*** Data extracts ***

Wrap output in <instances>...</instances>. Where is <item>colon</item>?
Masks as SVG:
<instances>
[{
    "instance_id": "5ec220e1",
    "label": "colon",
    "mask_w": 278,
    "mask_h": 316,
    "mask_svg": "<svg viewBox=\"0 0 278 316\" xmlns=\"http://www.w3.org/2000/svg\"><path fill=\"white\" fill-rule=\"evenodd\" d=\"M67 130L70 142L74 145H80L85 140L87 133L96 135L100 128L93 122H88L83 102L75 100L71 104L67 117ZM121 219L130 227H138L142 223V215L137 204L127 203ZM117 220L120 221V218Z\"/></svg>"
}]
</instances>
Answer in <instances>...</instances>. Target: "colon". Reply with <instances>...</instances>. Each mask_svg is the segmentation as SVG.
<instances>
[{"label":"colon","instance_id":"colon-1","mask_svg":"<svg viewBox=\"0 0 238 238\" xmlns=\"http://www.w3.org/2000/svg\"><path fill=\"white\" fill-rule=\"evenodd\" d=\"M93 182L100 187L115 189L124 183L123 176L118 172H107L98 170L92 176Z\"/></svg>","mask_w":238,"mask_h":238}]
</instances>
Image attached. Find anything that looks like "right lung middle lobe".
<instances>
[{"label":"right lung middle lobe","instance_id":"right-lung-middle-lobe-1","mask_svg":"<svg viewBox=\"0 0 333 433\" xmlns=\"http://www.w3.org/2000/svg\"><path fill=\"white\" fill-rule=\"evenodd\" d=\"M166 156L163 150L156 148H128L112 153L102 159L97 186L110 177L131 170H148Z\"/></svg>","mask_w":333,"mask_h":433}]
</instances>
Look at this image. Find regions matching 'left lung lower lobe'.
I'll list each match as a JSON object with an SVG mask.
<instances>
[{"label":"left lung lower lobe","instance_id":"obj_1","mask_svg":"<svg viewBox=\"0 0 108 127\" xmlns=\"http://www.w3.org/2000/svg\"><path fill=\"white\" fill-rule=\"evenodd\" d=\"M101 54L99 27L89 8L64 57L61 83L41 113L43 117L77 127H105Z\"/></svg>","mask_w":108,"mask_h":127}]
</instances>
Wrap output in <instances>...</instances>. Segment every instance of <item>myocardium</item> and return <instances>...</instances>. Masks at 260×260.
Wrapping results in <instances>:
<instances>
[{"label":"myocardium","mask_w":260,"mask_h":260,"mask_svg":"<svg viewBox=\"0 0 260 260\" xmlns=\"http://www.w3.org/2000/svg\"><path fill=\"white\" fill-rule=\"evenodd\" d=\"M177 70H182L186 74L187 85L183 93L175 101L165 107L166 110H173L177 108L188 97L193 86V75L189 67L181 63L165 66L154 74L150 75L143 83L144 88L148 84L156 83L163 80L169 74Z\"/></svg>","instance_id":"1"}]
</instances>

*** End of Data extracts ***

- What this task involves:
Find "Image attached. Find" in the entries above, then repeat its line and all lines after it exactly, down to the last line.

- Solution to the problem:
Image attached. Find anything that looks like "right lung middle lobe".
<instances>
[{"label":"right lung middle lobe","instance_id":"right-lung-middle-lobe-1","mask_svg":"<svg viewBox=\"0 0 333 433\" xmlns=\"http://www.w3.org/2000/svg\"><path fill=\"white\" fill-rule=\"evenodd\" d=\"M166 156L163 150L156 148H128L112 153L102 159L97 186L110 177L131 170H148Z\"/></svg>","mask_w":333,"mask_h":433}]
</instances>
Look at this image. Find regions matching 'left lung lower lobe'.
I'll list each match as a JSON object with an SVG mask.
<instances>
[{"label":"left lung lower lobe","instance_id":"obj_1","mask_svg":"<svg viewBox=\"0 0 108 127\" xmlns=\"http://www.w3.org/2000/svg\"><path fill=\"white\" fill-rule=\"evenodd\" d=\"M101 54L99 27L89 8L64 57L61 83L41 113L43 117L77 127H105Z\"/></svg>","mask_w":108,"mask_h":127}]
</instances>
Wrap output in <instances>...</instances>. Segment every instance of <item>myocardium</item> and return <instances>...</instances>. Masks at 260×260.
Wrapping results in <instances>:
<instances>
[{"label":"myocardium","mask_w":260,"mask_h":260,"mask_svg":"<svg viewBox=\"0 0 260 260\" xmlns=\"http://www.w3.org/2000/svg\"><path fill=\"white\" fill-rule=\"evenodd\" d=\"M177 70H182L186 74L187 85L183 93L175 101L165 107L166 110H173L177 108L188 97L193 86V75L189 67L181 63L165 66L154 74L150 75L143 83L144 88L148 84L156 83L163 80L169 74Z\"/></svg>","instance_id":"1"}]
</instances>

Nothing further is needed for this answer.